2.4. Thermoelectric Property Measurements

The sheet resistance of thin films deposited on glass slides was acquired using a four-point probe system (CMT-100S, Advanced Instrument Technology). The probe tips were 0.4 mm in diameter with a 0.72 mm tip spacing between the probes. The electrical conductivity was calculated by taking the inverse of the product of the sheet resistance and the thickness of the thin films. Both carrier concentration and mobility were analyzed using a Hall effect measurement system (Ecopia, HMS-3000, Gyeonggi-do, South Korea). A magnetic field of ±1 T was applied to 2 × 2 cm square samples in the van der Pauw geometry. Carrier mobility was calculated with the Drude-Sommerfeld free electron model, σ = neμ, where σ, n, e, and μ are the electrical conductivity, charge carrier concentration, electronic charge, and carrier mobility, respectively [44]. The Seebeck coefficient of the thin films deposited on glass slides was determined with a custom-built four-point probe setup, where electrical voltage and temperature difference are measured by two copper wires and two T-type thermocouples. The reported Seebeck coefficient values were obtained from the slope of the linear fitting of ∆T and ∆V.

3. Results

Figure 1a is a schematic illustration of the LbL deposition process to form the multilayer nanocomposite (i.e., PANi/SWNT-PEDOT:PSS) thin film via the spray coating method. Detailed conditions are explained in the Materials and Methods section. Figure 1b represents the chemical structures of conducting polymers (i.e., PANi and PEDOT:PSS) and SWNT used in this work.

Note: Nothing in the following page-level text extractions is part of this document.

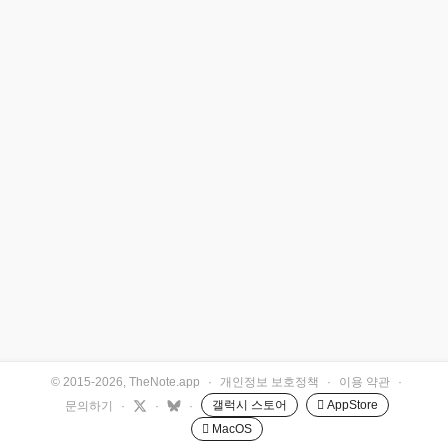
© 2015-2026, TheNote.app
·
개인정보 보호정책
·
이용 약관
·
갤럭시 스토어
 AppStore
문의하기
·
·
·
 MacOS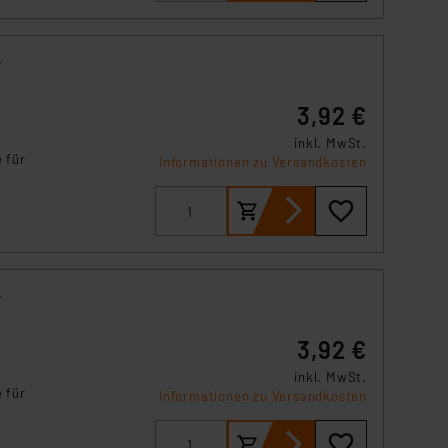
r
3,92 €
inkl. MwSt.
 für
Informationen zu Versandkosten
r
3,92 €
inkl. MwSt.
 für
Informationen zu Versandkosten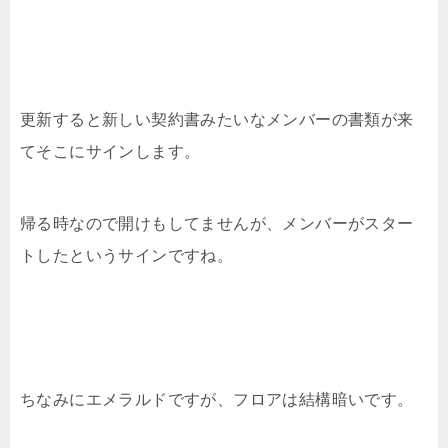
更新すると新しい契約書みたいなメンバーの書類が来
てそこにサインします。
帰る時なので開けもしてませんが、メンバーがスター
トしたというサインですね。
ちなみにエメラルドですが、フロアは結構暗いです。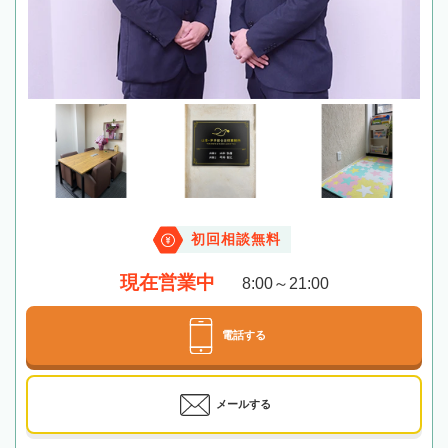
初回相談無料
現在営業中
8:00～21:00
電話する
メールする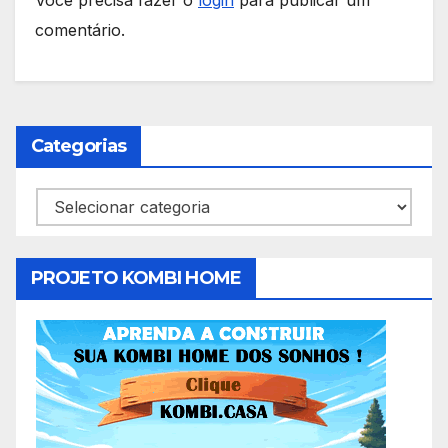
comentário.
Categorias
Categorias
PROJETO KOMBI HOME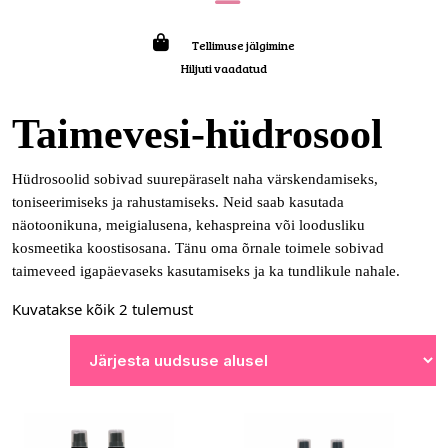
Tellimuse jälgimine
Hiljuti vaadatud
Taimevesi-hüdrosool
Hüdrosoolid sobivad suurepäraselt naha värskendamiseks,
toniseerimiseks ja rahustamiseks. Neid saab kasutada
näotoonikuna, meigialusena, kehaspreina või loodusliku
kosmeetika koostisosana. Tänu oma õrnale toimele sobivad
taimeveed igapäevaseks kasutamiseks ja ka tundlikule nahale.
Kuvatakse kõik 2 tulemust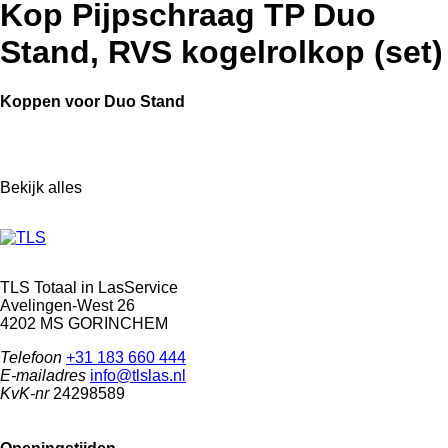
Kop Pijpschraag TP Duo
Stand, RVS kogelrolkop (set)
Koppen voor Duo Stand
Bekijk alles
TLS Totaal in LasService
Avelingen-West 26
4202 MS GORINCHEM
Telefoon
+31 183 660 444
E-mailadres
info@tlslas.nl
KvK-nr
24298589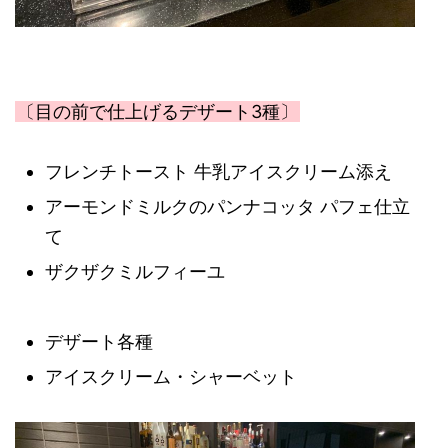
〔目の前で仕上げるデザート3種〕
フレンチトースト 牛乳アイスクリーム添え
アーモンドミルクのパンナコッタ パフェ仕立
て
ザクザクミルフィーユ
デザート各種
アイスクリーム・シャーベット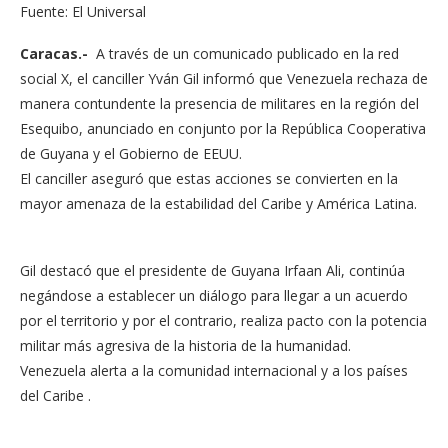
Fuente: El Universal
Caracas.-
A través de un comunicado publicado en la red
social X, el canciller Yván Gil informó que Venezuela rechaza de
manera contundente la presencia de militares en la región del
Esequibo, anunciado en conjunto por la República Cooperativa
de Guyana y el Gobierno de EEUU.
El canciller aseguró que estas acciones se convierten en la
mayor amenaza de la estabilidad del Caribe y América Latina.
Gil destacó que el presidente de Guyana Irfaan Ali, continúa
negándose a establecer un diálogo para llegar a un acuerdo
por el territorio y por el contrario, realiza pacto con la potencia
militar más agresiva de la historia de la humanidad.
Venezuela alerta a la comunidad internacional y a los países
del Caribe .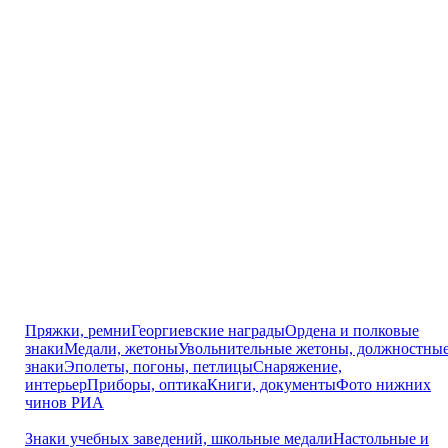
Пряжки, ремни
Георгиевские награды
Ордена и полковые
знаки
Медали, жетоны
Увольнительные жетоны, должностны
знаки
Эполеты, погоны, петлицы
Снаряжение,
интерьер
Приборы, оптика
Книги, документы
Фото нижних
чинов РИА
Знаки учебных заведений, школьные медали
Настольные и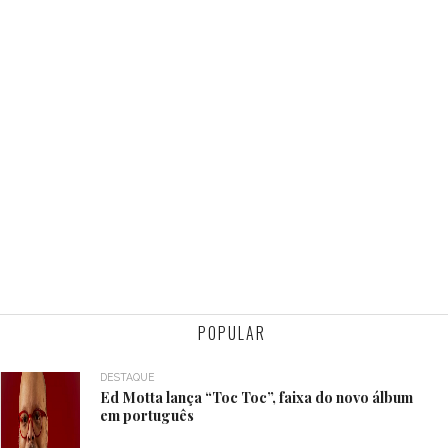
POPULAR
DESTAQUE
Ed Motta lança “Toc Toc”, faixa do novo álbum
em português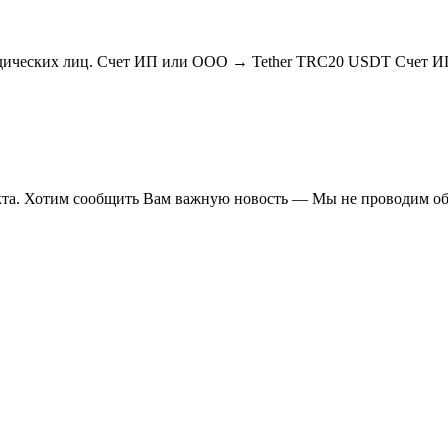
ридических лиц. Cчет ИП или ООО → Tether TRC20 USDT Cчет
нкта. Хотим сообщить Вам важную новость — Мы не проводим о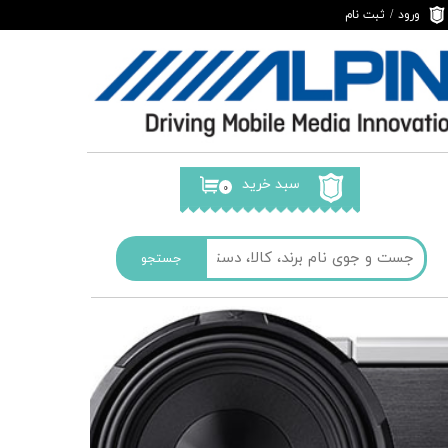
ورود
/
ثبت نام
حساب کاربری من
تغییر گذر واژه
سفارشات
خروج از حساب
کاربری
سبد خرید
۰
جستجو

The strong electrostatic interaction between positively charged PANi and negatively charged PEDOT:PSS is the main driving force for creating the multilayer thin films. SWNTs are assembled through π–π interactions and Van der Walls forces, with the polymers carried along [3]. Figure 1c shows photo images of dark-green PANi and SWNT, stabilized in PEDOT:PSS solutions. Sonicating carbon nanotubes in an anionic polymer creates a homogeneously dispersed suspension, as confirmed by an atomic force microscope (AFM) image in which nanotubes are uniformly distributed on the surface. By increasing the spraying time per each solution from 5 to 30 s, it turned out that the optimum spraying time for spray-based multilayer system was found to be 15 s per solution, which was enough time to uniformly coat on the substrates.

3.1. Growth Behavior

In an effort to investigate how the growth behavior is influenced by coating methods, the thickness of the thin films deposited on glass substrates was measured with a profilometer after every four cycles (i.e., four BLs) (Figure 2). All multilayer thin films with and without carbon nanotubes deposited grew linearly proportional to the number of deposition cycles. The thin films made with SWNT were grown thicker than PANi/PEDOT:PSS films, which is most likely due to the three-dimensional structure of nanotubes. Interestingly, the film thickness of the spray-coated samples exhibited the slightly larger growth rate (4.5 nm per BL) relative to that of dip-coated ones (4.0 nm per BL). Deposition times for achieving 20 BLs were 90 min for the immersion process, while it only took 10 min in the case of the spraying method. This emphasizes that the spray coating speeds up the whole build-up process with the multilayer structure unaffected. The difference in growth behavior between two deposition approaches is likely due to a rinse step. As explained in the Materials and Methods section, the dip coating procedure had intermediate rinse steps between each deposition, which remove excessively and physically absorbed components. This results in a relatively thinner PANi/SWNT-PEDOT:PSS structure, as compared to that made by spraying method in the absence of rinsing. In conventional LbL assembly, the deposition steps require the rinsing process to remove loosely bound polyelectrolyte chains on the film surface and avoid any risk of cross-contamination of the assembled multilayers due to the formation of aggregates by interacting with the oppositely charged components to be deposited. However, as reported by others, the rinsing steps could be skipped in spray-LbL assembly because the shear forces on the film surface and the droplets draining off the surface remove the loosely bound materials [45]. In the present study, the LbL films with no rinse steps between each deposition exhibit high thermoelectric properties without sacrificing a highly conjugated carbon network that is commonly associated with a traditional LbL deposition, as discussed below.
Figure 3 shows photographs of PANi/SWNT-PEDOT:PSS thin films with 20 BLs spray-coated on PET substrates during various mechanical deformation such as bending (Figure 3a) and twisting (Figure 3b), which highlights the high mechanical flexibility, indicating stability of multilayer thin film without any delamination. Although an investigation on the effect of electrical properties upon external stimuli is not focused on the present study, a 20 BL PANi/SWNT-PEDOT:PSS nanocomposite exhibited that the resistance increased only 10% after 100 cycles of bending (with 1.5 cm radius) and twisting.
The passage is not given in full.